釈尊が此の世に出興せられた最大の目的は宇宙の実相が、蓮華の花びらの如く、中心に巣(す)(統(す)・.枢(す))があって、万象悉(ことごと)くその巣より出で巣に還るー即ち宇宙の実相は、中心に“ス”即ちスメラミコト在(ましま)して万象悉くそれより発しそれに還るーその実相を説き明かさんがために出興せられたのが釈尊がこの世に出興された目的であり使命であると私は思うのであります。
 
 
何故かというと、釈尊が六年苦行の後、山を降りて尼連禅河(にれんぜんが)の畔(ほとり)の菩提樹の下で静座瞑想してサトリを開かれて、第二七日目(だいになぬかめ)にはじめて、その悟つた真理を、何の方便なくそのまま説教せられたのが「華厳経(けごんきょう)」であるからであります。この「華厳経」の題目は、詳しく謂えば『大方広仏華厳経(だいほうこうぶつけごんきょう)』でありまして、このお経の題目を解釈すれば、“大方広仏“即ち凡(あら)ゆる方角に無限に広がっている如来が大方広仏であり、その普遍的如来の生命の展開が大宇宙であり、その構図は蓮華の如く中心に”ス“があって、万物悉くその”ス”より発しそこに還って行くというのであります。
 
 
ところが釈尊が『大方広仏華厳経』をお説きになって、この宇宙に内在する実在の構図を示されたけれども、普賢菩薩ひとりにだけその真意がわかつただけで、他の聴衆にはその真意がわからなかった。
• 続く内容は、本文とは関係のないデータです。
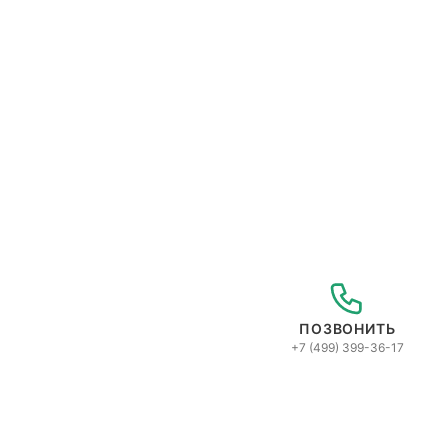
ПОЗВОНИТЬ
+7 (499) 399-36-17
そこで釈尊はこの「華厳経」を竜宮へ秘めて置いて、道徳修養を主とするような『阿含経』のようなお経をお説きになつていて、それ以後は久しく宇宙構図の奏を顕わさなかったのであります。
 
 
『大方広仏華厳経』が竜宮に秘められていたということには、深い象徴的意義があるのであります。竜宮というのは、あの浦島太郎の神話で御存知の竜宮であります。竜宮とは浜の砂を掘って、三池炭鉱のように深く深く海の底へ沈んで往つたら、そこが竜宮というようなお伽噺ではないのであります。竜宮とは海の底であります。一切のものを「生(う)み出す根底(こんてい)」の世界「生(う)みの底(そこ)」のことであります。換言すれば創造の本源世界のことであります。創造の本源世界は、時間空間以前の世界でありますから、超時間の世界です。だから浦島太郎が竜宮海に往っていた間は年が寄らなかったという神話になっているのであります。